Both Campbell and Poizner are guys taking on tough, entrepreneurial ladies in GOP primaries: Former Hewlett-Packard chief exec Fiorina is running for the GOP's Senate nomination against Campbell, while eBay founder Meg Whitman is battling Steve Poizner for the GOP's gubernatorial slot. At the moment Poizner is taking a beating, down 30 points in the polls.
Maybe that's why Poizner went ballistic in response to an amiable e-mail sent by Whitman's political consultant Mike Murphy urging Poizner to drop out. "I hate the idea of us each spending $20 million beating on the other in (the) primary," Murphy wrote, reaching out to a Poizner loyalist. "And we can spend ($40 million-plus) tearing up Steve if we must; bad for him, bad for us and a crazy waste to tear up a guy with (a) great future."
Poizner's hysterical response?
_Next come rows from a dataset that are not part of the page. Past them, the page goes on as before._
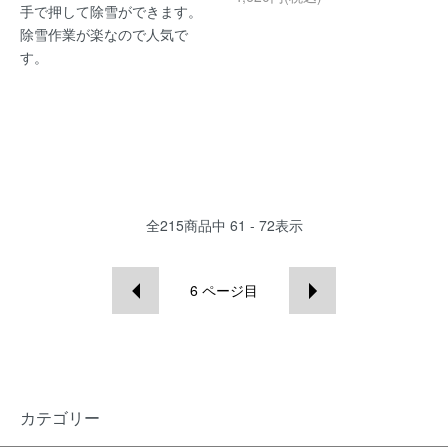
手で押して除雪ができます。
除雪作業が楽なので人気で
す。
全
215
商品中
61 - 72
表示
6
ページ目
カテゴリー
First he called a press conference, and then he called in the cops, asking the FBI and the U.S. Attorney's office to investigate Whitman for bribery and extortion. (I kid you not.)
Not since New York's Dede Scozzafava called the cops on a Weekly Standard reporter has a major political candidate demonstrated such a wafer-thin skin, not to mention a willingness to waste scarce law enforcement resources.
I'm not sure this is the kind of man we want protecting our national security, but Poizner disagrees.
Poizner likes to shake things up a little, creatively interpreting laws in his own political favor. And so he launched his own personal jihad against so-called "indirect investments in terrorism" -- which comes down to any insurance company that does business with any company that does business in Iran. I mean, it may sound conservative at first blush -- getting tough on terrorism -- but, actually, it's a profound abuse of government power.
The federal government already forbids direct investments in Iran and other state sponsors of terrorism. What Poizner is championing across the country is a new wave of elected state insurance regulators trying to appeal to the GOP base by playing national security experts, instead of paying attention to consumers' bottom lines. Already insurance commissioners in Florida and Pennsylvania are threatening to jump on Poizner's ill-conceived bandwagon.
What's wrong with using state insurance regulations to crack down on terrorism? Well, just about everything.
In the first place, notice that phrase "indirect investments." It means the line is blurry and unclear -- perfect for the unscrupulous government official seeking to shake down a company. As Redcounty.com political consultant and blogger Matthew Cunningham put it, "I thought subpoenaing business executives and hauling them before (a) public hearing for a good flaying in front of TV cameras (was) what Democrats did?"
Then there's the potential for abuse of this idea in the hands of liberal Democrats. What will happen when the son of Jerry Brown or Nancy Pelosi occupies the post of California insurance commissioner, instead of Poizner? Will businesses that do business with the Catholic Church or the LDS church take a hit for cooperating with "discriminators"? Could Israel, itself, already the target of divestment campaigns in Europe, become the new South Africa in the minds of San Francisco liberals?
Real conservatives should stand for a key principle: for limited government and against crony capitalism. The purpose of an insurance commissioner and insurance regulations is to make sure that those of us who pay into insurance pools get our money. It is not to play Jack Bauer, freelance terrorism expert, to the cheers of the crowd.
Finally there's this basic economic fact: Politicizing investments will raise fees and lower returns to consumers, contributing to higher insurance premiums -- and that's wrong.
So Iran threatens to get the bomb, why should California consumers take a hit?